In the last year, a tide of white nationalism has rocked the entire Western world, with far-right anti-immigrant parties winning unprecedented electoral victories throughout Europe. Meanwhile, straddling grassroots insurgents on the left and right, personally disliked by 53% of Americans, and facing an extremely hostile media environment, Clinton has not once dipped below an electoral college majority.
In short, she is a political machine. And for this progressives should be grateful. Clinton gets blasted on the left for taking money from interest groups and giving speeches at banks. But if you think you can get elected in 2016 without a $500 million war chest, if you think you can be a New York senator without shaking hands on Wall Street, you’re just not being honest about the realities of electoral politics. Yeah, Clinton has gotten her hands dirty - and that's okay. That is, in fact, is the very model of how change happens within massive, complex institutions.It’s an inconvenient reality that for every MLK you also need an LBJ - someone who knows the gears and levers of Washington inside and out, who collects notes from hundreds of meetings with activists and academics and turns them into policy, who builds coalitions and woos opponents, who sits at the damn desk and signs the damn bill.
One of my favourite, although less known, quotes from Hillary Clinton is:
I don't believe you change hearts. I believe you change laws. You change allocation of resources. You change the way systems operate.
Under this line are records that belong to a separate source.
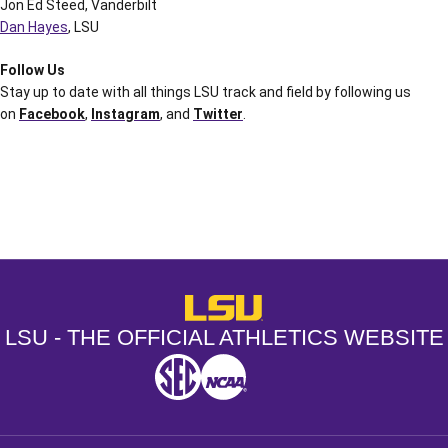
Jon Ed Steed, Vanderbilt
Dan Hayes
, LSU
Follow Us
Stay up to date with all things LSU track and field by following us
on
Facebook
,
Instagram
, and
Twitter
.
Opens in a new window
Opens in a new window
Opens in a
LSU - The Official Athletics Websit
LSU - THE OFFICIAL ATHLETICS WEBSITE
SEC
NCAA
NCAA PCD
Opens in a new window
Opens in a new window
Opens in a new window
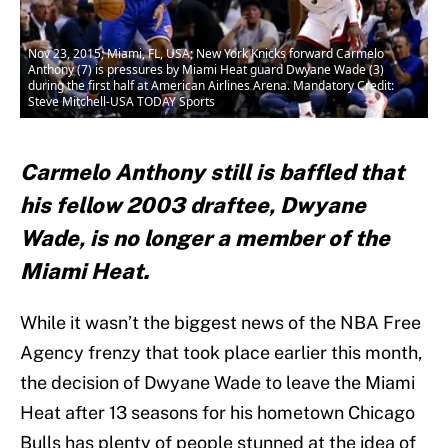
Nov 23, 2015; Miami, FL, USA; New York Knicks forward Carmelo
Anthony (7) is pressures by Miami Heat guard Dwyane Wade (3)
during the first half at American Airlines Arena. Mandatory Credit:
Steve Mitchell-USA TODAY Sports
Carmelo Anthony still is baffled that
his fellow 2003 draftee, Dwyane
Wade, is no longer a member of the
Miami Heat.
While it wasn’t the biggest news of the NBA Free
Agency frenzy that took place earlier this month,
the decision of Dwyane Wade to leave the Miami
Heat after 13 seasons for his hometown Chicago
Bulls has plenty of people stunned at the idea of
You're not going to change every heart. You're not.
It may not me a pretty way to do things. We may wish we lived in an ideal worlds where the system can be changed from without. But, the reality is that this is how change happens - it's dirty, it's ugly, and it can only be done by recognising that the system is the system. It is the way to move forward.
For those who bothered to stick around, thank you. I realise it was long, but, as I said at the beginning, my reason for choosing to support Clinton can't exactly be distilled down to a bumper sticker.